Webinar Overview:  A statewide Landslide Risk Assessment was initiated by the West Virginia GIS Technical Center at West Virginia University in 2018.  A key project goal was building the ARCGIS West Virginia Landslide Tool, including an inventory of > 66,000 landslides mapped on 1 or 2 meter LiDAR-based DEMs. The inventory is organized into five geographic areas aligned with USDA Major Land Resource Areas (MLRAs) in the Mountain State. MLRAs generally match traditional physiographic units, and three of the subdivisions (Northern Appalachian Ridges and Valleys, Eastern Allegheny Plateau and Mountains, and Central Allegheny Plateau) extend into Pennsylvania. Consequently, the West Virginia inventory sheds light on slope stability in unglaciated areas covering over half of the Keystone State.

The inventory is the basis for landslide susceptibility models that can be linked to property maps to create county-scale risk assessments. The MLRA-based models appear to accurately delineate high risk areas consistent with local landslide knowledge, even where few landslides occur in the inventory. The webinar will show susceptibility map output, but motivated participants should read Maxwell et al. 2020 (Remote Sensing v. 12 no. 486) for discussion of the Random Forest Machine Learning approach found to have the best landslide predictive power.
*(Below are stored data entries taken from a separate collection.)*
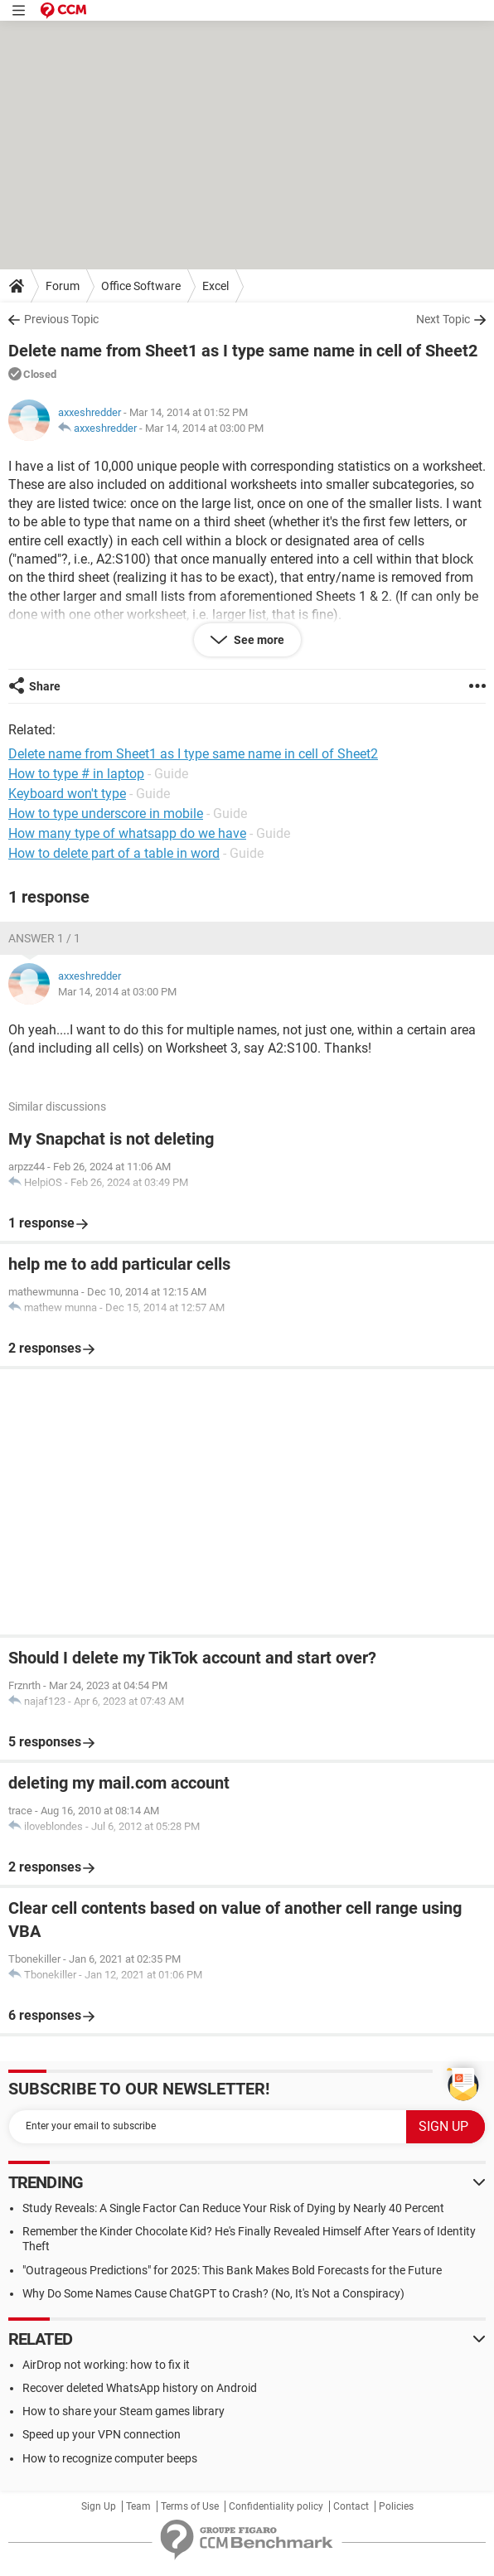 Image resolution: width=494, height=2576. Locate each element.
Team (138, 2506)
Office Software (141, 286)
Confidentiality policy (276, 2506)
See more (257, 639)
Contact (351, 2506)
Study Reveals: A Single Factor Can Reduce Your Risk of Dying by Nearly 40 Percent (233, 2208)
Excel (215, 286)
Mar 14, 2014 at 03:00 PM (204, 428)
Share (45, 686)
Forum (63, 286)
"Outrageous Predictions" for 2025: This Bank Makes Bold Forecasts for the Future (232, 2270)
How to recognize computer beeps (109, 2458)
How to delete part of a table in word (114, 853)
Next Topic (443, 319)
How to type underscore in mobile (105, 813)
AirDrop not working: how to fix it (106, 2364)
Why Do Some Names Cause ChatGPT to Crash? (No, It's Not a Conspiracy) (213, 2293)
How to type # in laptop (76, 774)
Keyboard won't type (67, 793)
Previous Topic (61, 319)
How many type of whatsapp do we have (127, 833)
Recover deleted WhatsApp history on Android (139, 2387)
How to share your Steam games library (123, 2411)
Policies (396, 2506)
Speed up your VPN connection (101, 2434)
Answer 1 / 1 (44, 938)
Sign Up (98, 2506)
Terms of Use (190, 2506)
The landslide inventory indicates both expected and unexpected interactions between geology and slope stability, possibly because our LiDAR-based methodology is biased toward large landslides and long-runout debris flows, but identifies few of the rock falls or shallow roadside slides shown in maps based on aerial photos or incidence reports.  Slope steepness and slope area ratio are the best predictors of where landslides initiate. Approximately 80% of mapped landslides originate on slopes between 20° and 45°, with debris flows initiating on slopes averaging 2° to 5° steeper than other slides. The number of landslides per 100 mi2 in different stratigraphic units varies by an orders of magnitude, but the role of geology on landslides is indirect. Resistant sandstone units that determine the location of ridge crests and steep adjacent side slopes may be less prone to failure than weaker shale- or limestone-dominated units on adjacent slopes.  Similarly, weak bedrock or alluvium in low relief landscapes tend to host very few mappable landslides.
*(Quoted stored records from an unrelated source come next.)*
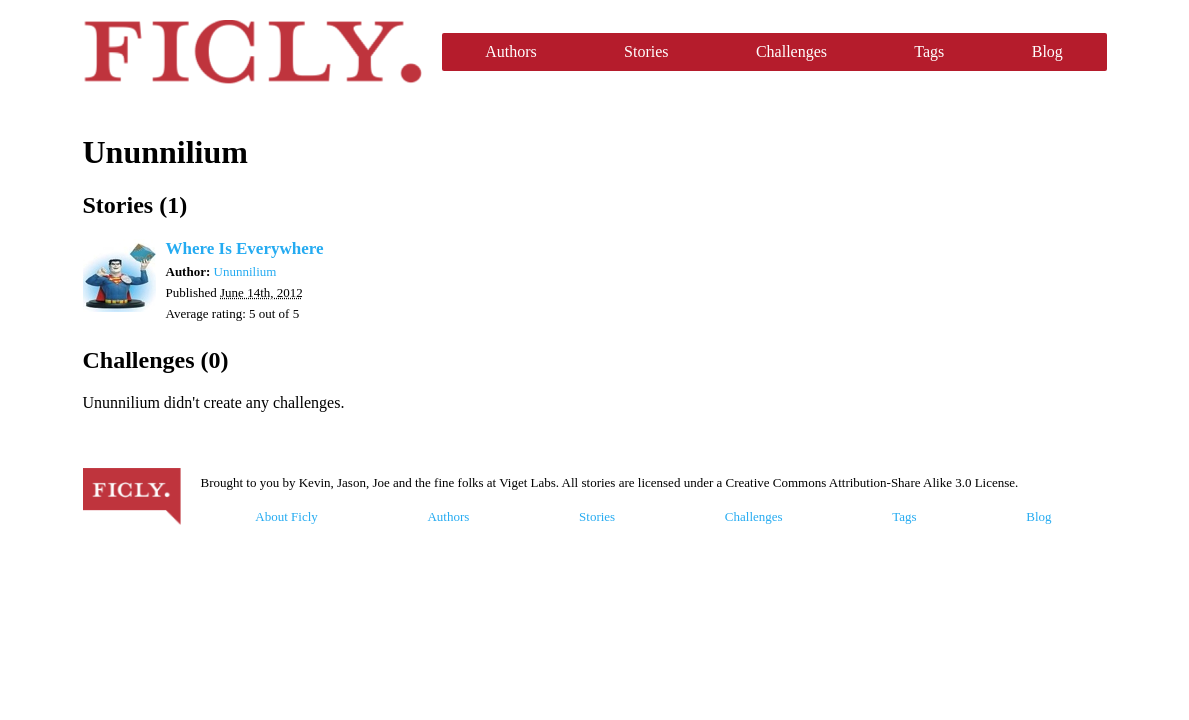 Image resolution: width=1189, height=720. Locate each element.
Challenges (791, 51)
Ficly (252, 52)
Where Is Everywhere (245, 248)
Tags (929, 51)
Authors (511, 51)
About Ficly (286, 516)
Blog (1047, 51)
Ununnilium (245, 271)
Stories (646, 51) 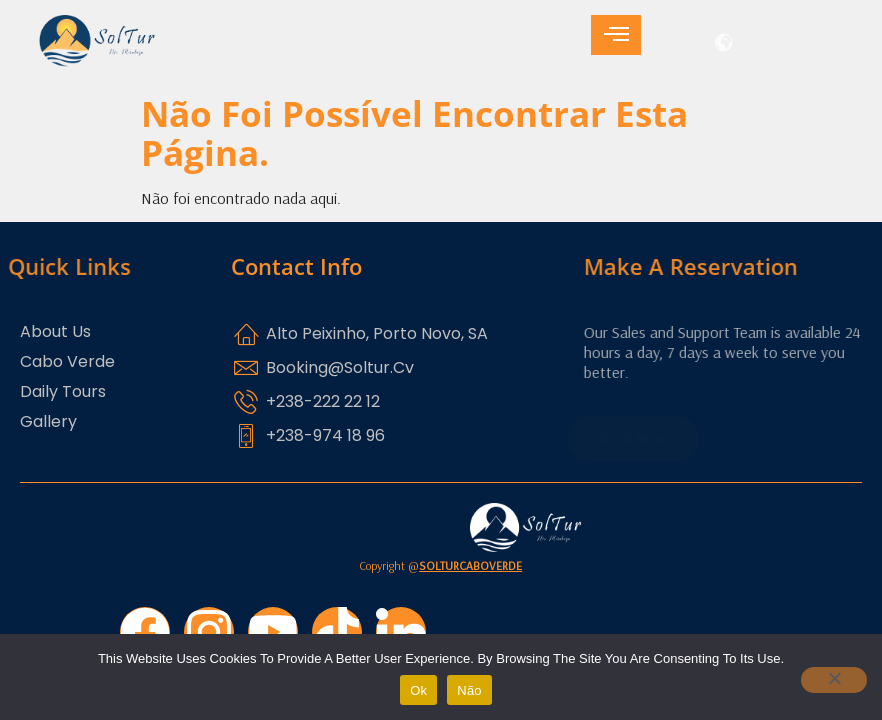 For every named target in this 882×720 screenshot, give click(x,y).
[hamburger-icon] (616, 35)
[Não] (834, 680)
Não (469, 690)
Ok (418, 690) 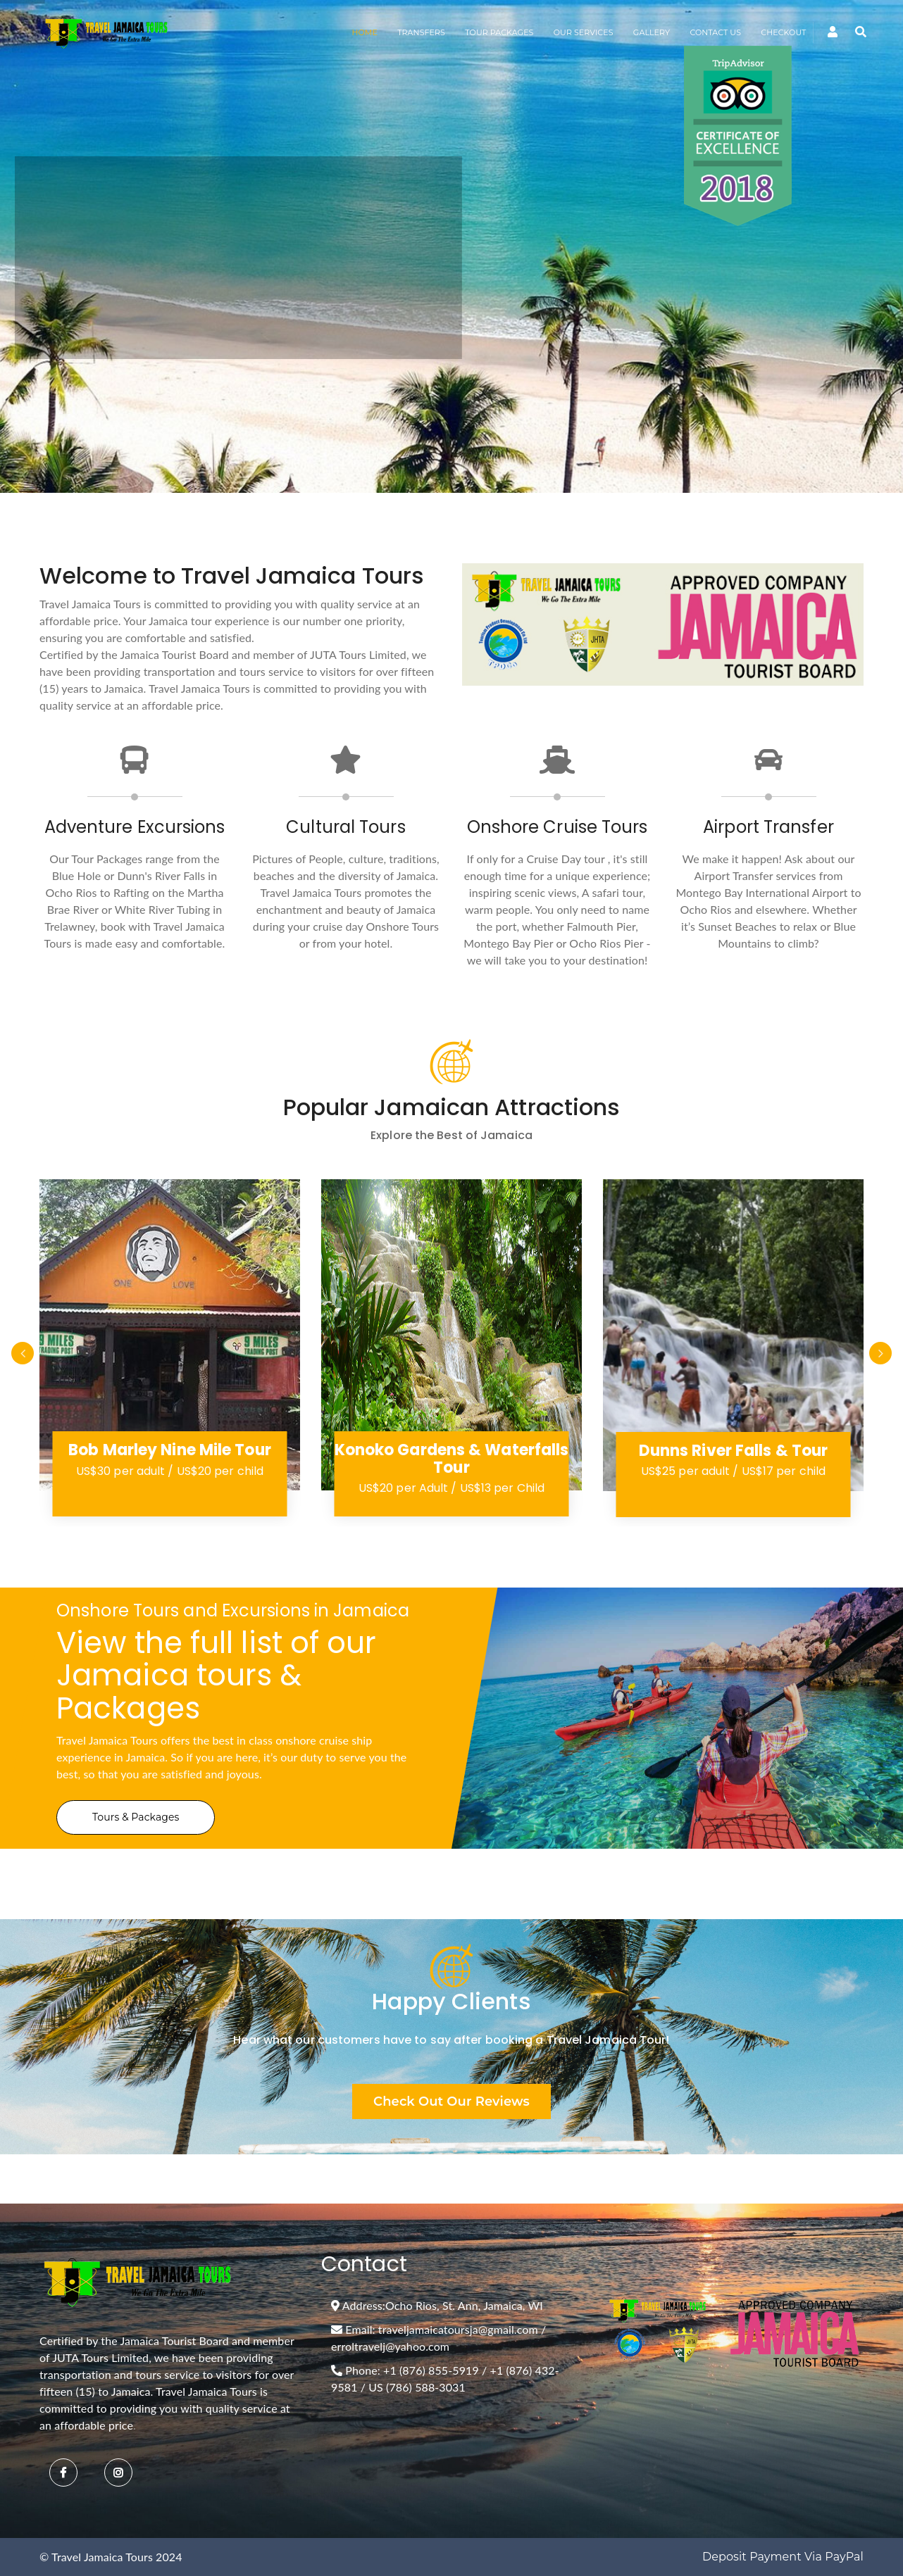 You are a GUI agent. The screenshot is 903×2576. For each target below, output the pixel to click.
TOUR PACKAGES (499, 32)
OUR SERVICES (584, 32)
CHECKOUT (783, 32)
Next (880, 1353)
About our presenter: Dr. J. Steven Kite taught Geomorphology, Surficial Geology, Field Geology, and related courses at West Virginia University from 1983 until 2019.  Steve served as Chair of the WVU Department of Geology & Geography and Chair of the Quaternary Geology and Geomorphology Division of the Geological Society of America. His field work has encompased the geomorphological effects of a dozen 100 year (or more) flood events, including related debris flows and landslides. His earliest datable memory is of Hurricane Hazel flooding in October 1954. Though now (mostly) retired, he continues to contribute to the ongoing West Virginia statewide Landslide Risk Assessment, a collaboration with staff in the West Virginia GIS Technical Center and other WVU faculty.